People who’ve experienced hardship often feel a deeper connection to others in need. They’ve been on the receiving end of help and remember what it felt like. Giving becomes part of their identity-not a luxury, but a responsibility. Religious practices like tithing and zakat also reinforce regular giving. Plus, community ties are stronger in lower-income neighborhoods, where mutual aid is a survival strategy.
Do rich people give more in total dollars?
Yes, absolutely. The top 1% of earners in the U.S. donated over $120 billion in 2025. That’s more than the entire charitable giving of the bottom 50% combined. But total dollars don’t tell the whole story. A $1 million donation from someone earning $20 million is less impactful than a $500 donation from someone earning $25,000. The latter represents 2% of their annual income-their rent money.

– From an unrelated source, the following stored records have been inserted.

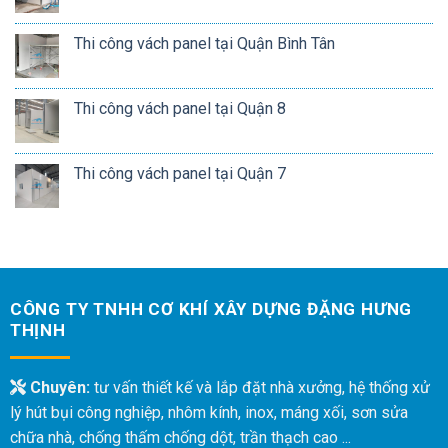
Thi công vách panel tại Quận Bình Tân
Thi công vách panel tại Quận 8
Thi công vách panel tại Quận 7
CÔNG TY TNHH CƠ KHÍ XÂY DỰNG ĐẶNG HƯNG
THỊNH
Chuyên:
tư vấn thiết kế và lắp đặt nhà xưởng, hệ thống xử
lý hút bụi công nghiệp, nhôm kính, inox, máng xối, sơn sửa
chữa nhà, chống thấm chống dột, trần thạch cao ...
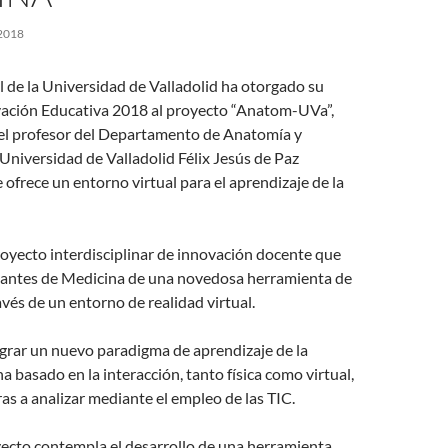
2018
l de la Universidad de Valladolid ha otorgado su
ación Educativa 2018 al proyecto “Anatom-UVa”,
el profesor del Departamento de Anatomía y
 Universidad de Valladolid Félix Jesús de Paz
 ofrece un entorno virtual para el aprendizaje de la
royecto interdisciplinar de innovación docente que
diantes de Medicina de una novedosa herramienta de
avés de un entorno de realidad virtual.
ograr un nuevo paradigma de aprendizaje de la
basado en la interacción, tanto física como virtual,
ras a analizar mediante el empleo de las TIC.
oyecto contempla el desarrollo de una herramienta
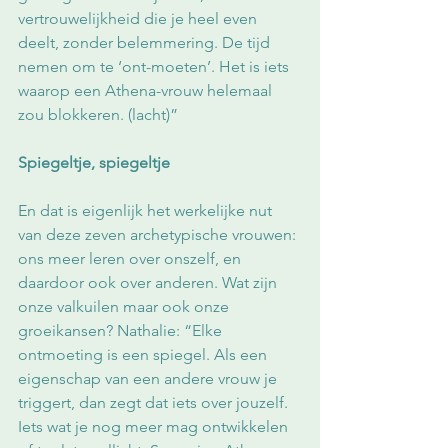
vertrouwelijkheid die je heel even 
deelt, zonder belemmering. De tijd 
nemen om te ‘ont-moeten’. Het is iets 
waarop een Athena-vrouw helemaal 
zou blokkeren. (lacht)”
Spiegeltje, spiegeltje
En dat is eigenlijk het werkelijke nut 
van deze zeven archetypische vrouwen: 
ons meer leren over onszelf, en 
daardoor ook over anderen. Wat zijn 
onze valkuilen maar ook onze 
groeikansen? Nathalie: “Elke 
ontmoeting is een spiegel. Als een 
eigenschap van een andere vrouw je 
triggert, dan zegt dat iets over jouzelf. 
Iets wat je nog meer mag ontwikkelen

Is cash the only form of charity?
No. Many low-income donors give time, food, clothing, or skills. A person who can’t afford to write a check might volunteer at a shelter, drive someone to a doctor’s appointment, or organize a toy drive. These contributions are harder to track but just as vital. Charities that only count cash donations miss half the picture.
Should charities focus more on small donors?
Definitely. Small, regular donors are more loyal and predictable than one-time big donors. A $10 monthly donor gives $120 a year-more than many one-time gifts. Plus, these donors are more likely to spread the word, volunteer, and stay involved long-term. Building trust with everyday people creates sustainable support, not just seasonal spikes.